UN Conference Returns To Rio With New Emphasis

Published January 25, 2012 2:09AM (EST)

UNITED NATIONS (AP) — Representatives from around the world will be returning to Rio de Janeiro this June — 20 years after the U.N. Earth Summit — but this time the focus will be on sustainable development, not climate change, a Brazilian diplomat said Tuesday.

Andre Correa do Lago, who heads the Brazilian delegation negotiating a draft of the outcome document for "Rio plus 20," said that climate change was too sensitive an issue for many countries, while sustainable development was something everybody could get behind.

"Climate change has very strong resistance from sectors that are going to be substantially altered, like the oil industry," Correa do Lago said. "The feeling we have, when we are discussing with such different countries, is that sustainable development is the right answer."

He said the refusal of many U.S. Republican candidates vying to challenge President Barack Obama in this year's elections to even acknowledge global warming was a problem highlighted the difficulty of addressing the issue in an international forum.

While the 1992 Earth Summit focussed the world's attention on the dangers of global warming, this year's conference takes place in a world where economic concerns overshadow almost every other issue.

And while some fear that may doom the conference's chances of having much impact, Correa do Lago says it could also present an opportunity.

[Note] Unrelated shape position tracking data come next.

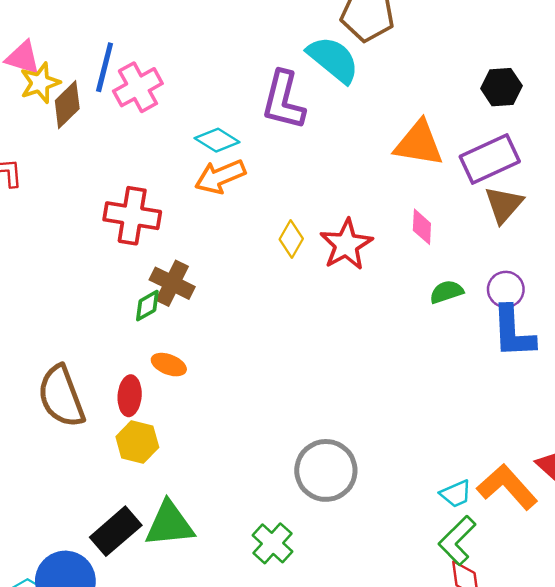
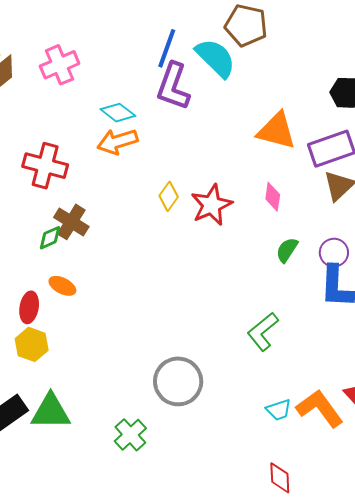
blue line: (105, 67) -> (167, 48), moved
green semicircle: (446, 292) -> (287, 250), turned -44
green L-shape: (457, 541) -> (263, 332), moved

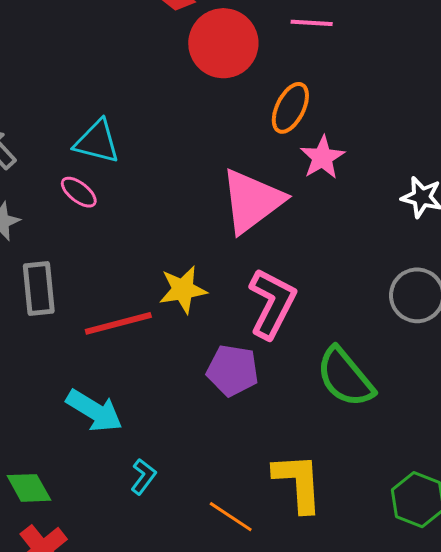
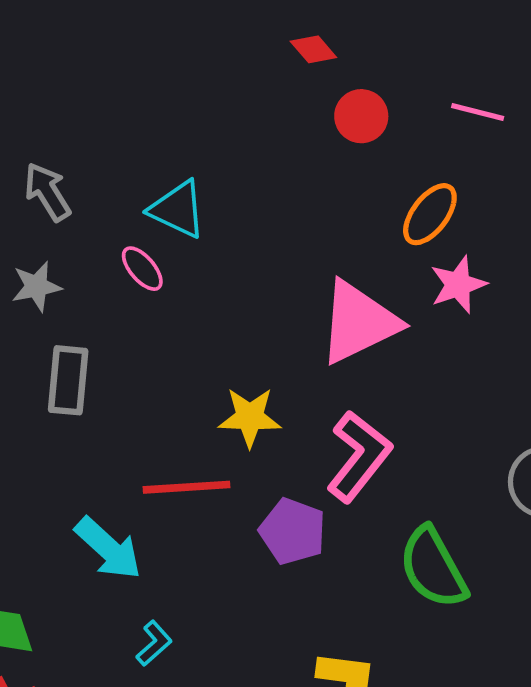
red circle: (223, 43) -> (361, 116), size x0.6
red line: (118, 323) -> (186, 487), moved

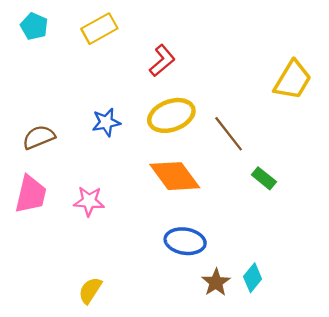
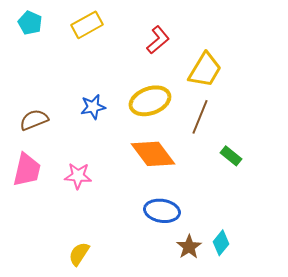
red L-shape: (162, 61) -> (158, 40), moved
yellow trapezoid: (293, 80) -> (205, 70), moved
brown line: (229, 134) -> (200, 117), turned 60

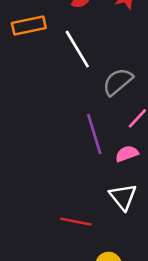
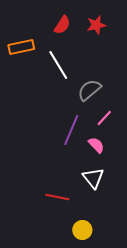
purple line: (94, 134) -> (71, 130), turned 40
pink semicircle: (127, 154) -> (96, 145), turned 66

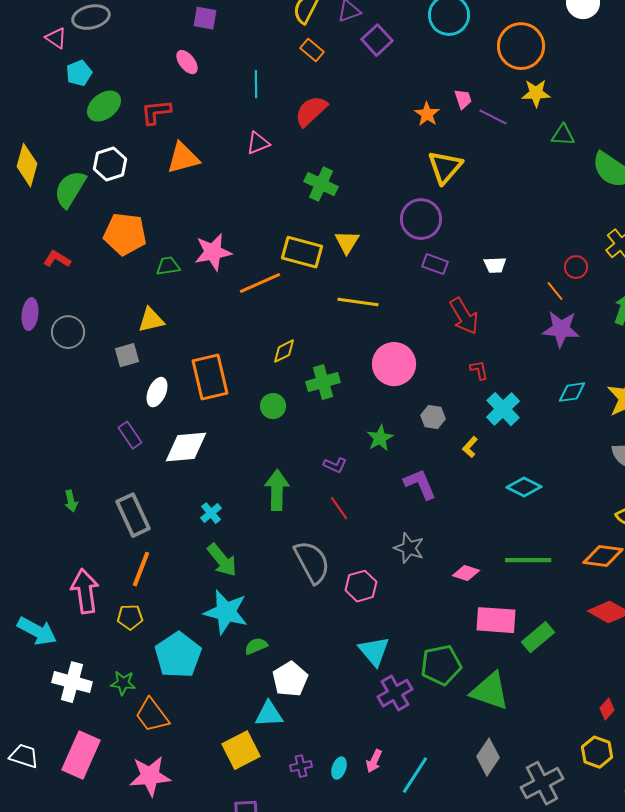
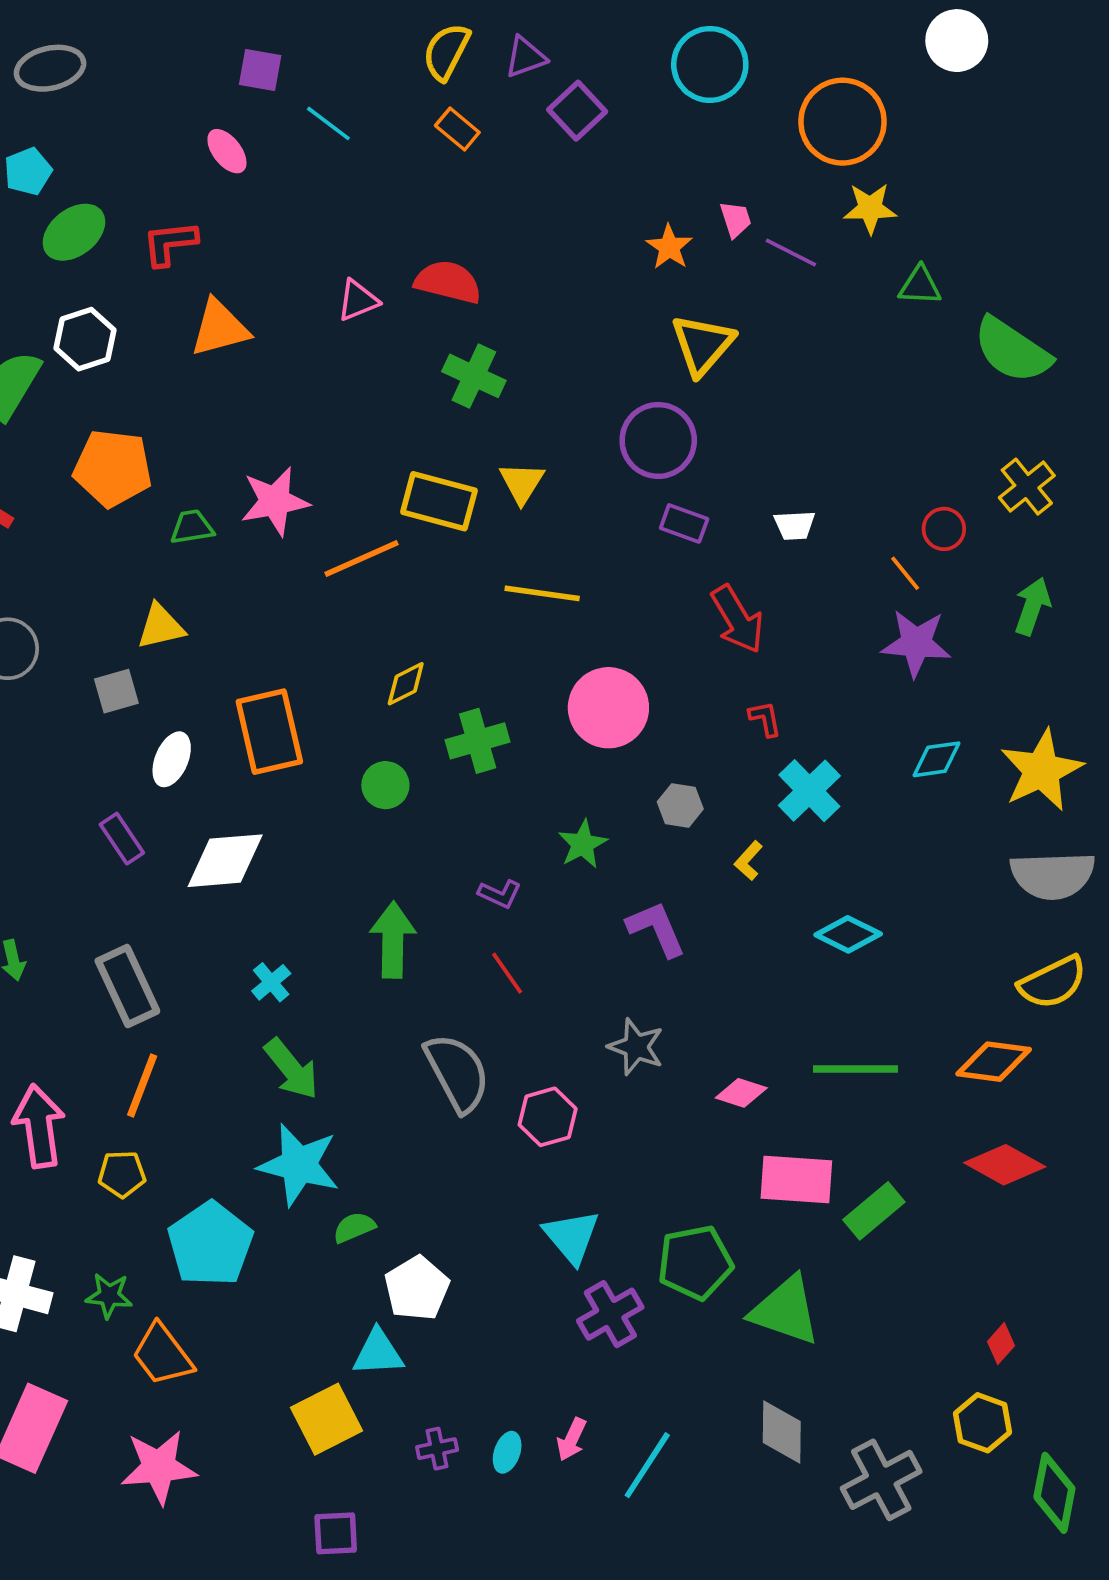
cyan line: (256, 84) -> (328, 123), moved, turned -52
red semicircle: (311, 111) -> (448, 282), moved, turned 57
gray diamond: (488, 757) -> (782, 1432), turned -33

"We know we have an environmental crisis, we have a financial crisis, we have a job crisis, we have many crises at the same time now, in some countries many of these crises together and the fact is that sustainable development is the answer to that," Correa do Lago said.

The Earth Summit ended with a great spirit of optimism with representatives from 172 countries, including 108 heads of state or government, signing on to the United Nations Framework on Climate Change.

But since then, with United States failing to ratify the Kyoto Protocols on global warming, and no real progress in reducing the emissions of the greenhouse gases believed to cause global warming, public interest has waned.

So June's conference will seek figure out how to implement policies that allow the world to grow and develop in a manner that is sustainable, not just environmentally but economically and socially as well, Correa do Lago said.

"To really make a change it has to have an economic logic, that's why we come back to the issue of having sustainable development as a paradigm for the economic sector," he said.